Let’s turn the city into a text! Capture the moments and the feeling of being in a new environment, turn people you meet into characters, and create stories about places you visit. Read and write about Berlin!
max. 18 participants
Participants will receive 6 ECTS credit points and a certificate if they attend regularly (at least 80% attendance) and participate actively. Additionally, six weeks after the end of the course a Transcript of Records is issued by Humboldt-Universität.
To some, the city is a text asking to be read; to others, the city is a multi-layered phenomenon that defies readability. None of this has ever prevented writers writing about the city - so much so that city literature has become a genre of its own. In this course we will study examples of city writing and then will try our own hand at writing the city: Berlin.
In our reading of literature we will explore various possibilities of turning urban structures, urban encounters and urban experience into text. Reading assignments will be from European and American city texts, but will eventually zoom in on representations of Berlin. How can literature, through the use of images, narrative perspective, plot structure, rhythms and juxtapositions, capture the voices, spaces and characters of the city? What meanings of the city do individual texts create? What are the traditional expectations of and perspectives on Berlin, and how have specific motifs and techniques developed?
We will study the texts both in order to understand how the city is written and as starting points for your own writing of the city. Writing assignments will draw on your own experiences of Berlin: capture the moment of your arrival, the strangeness of the new environment, possible misunderstandings, and turn them into a text.
Walk through a neighbourhood, ride your bikes or the subway looking for motifs and characters. Describe people you meet and turn them into characters. Research the history of a person, a building, a trend, a scene, and take ownership of your urban experience - observe how you become a writer of Berlin. Writing will take place in-class, on-site and in take-home exercises. Be prepared to share some of your writing in class and learn to give and receive constructive feedback.
ScheduleThe courses are grouped into different time tracks.Your course will take place in Track C.
Cultural activitiesYou are welcome to join our cultural program with an excellent selection of excursions, sports activities, and social gatherings. It is the perfect setting for getting to know each other and for experiencing the varous facets of Berlin. There are no additional costs for participation in the activities.
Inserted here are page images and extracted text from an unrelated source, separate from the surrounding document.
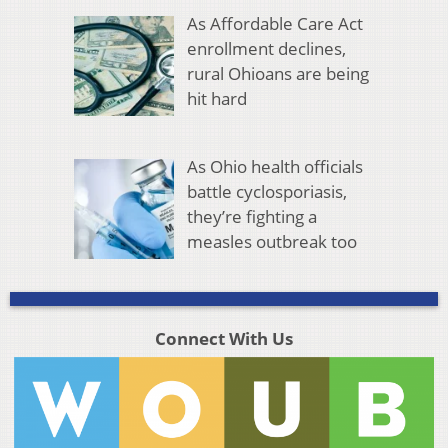
As Affordable Care Act
enrollment declines,
rural Ohioans are being
hit hard
As Ohio health officials
battle cyclosporiasis,
they’re fighting a
measles outbreak too
Connect With Us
Activities and tours we offer regularly: Federal Chancellery, German Parliament, House of Representatives, Topography of Terror, Political Archive, Museum Island, Kreuzberg Tour, Daytrip to Potsdam, Exhibitions…
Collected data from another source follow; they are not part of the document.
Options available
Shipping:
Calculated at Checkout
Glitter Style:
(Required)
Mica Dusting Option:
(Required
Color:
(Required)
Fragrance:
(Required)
Undergraduate students of all subjects with an interest in interreligious and intercultural issues.
This course is taught in English, including readings in English. For the understanding of the texts and the discussions in class a language level B2 (Common European Framework of Reference for Languages) is required.
Participating students need to be at least 18 years old.
Donna Stonecipher grew up in Seattle, Washington, and Tehran, Iran. She received her MFA from the University of Iowa and her PhD from the University of Georgia. She is the author of four books of poetry, most recently “Model City” (Shearsman, 2015). Her third book, “The Cosmopolitan”, won the National Poetry Series. Her prose and poetry have been published in many journals, and her poems have been translated into six languages. She has taught at the University of Iowa, the University of Georgia, and the Humboldt-Universität zu Berlin, and has conducted workshops on poetry and translation around Europe and the United States.She translates from French and German, and her translation of Austrian poet Friederike Mayröcker’s collection “études” is forthcoming. She lives in Berlin.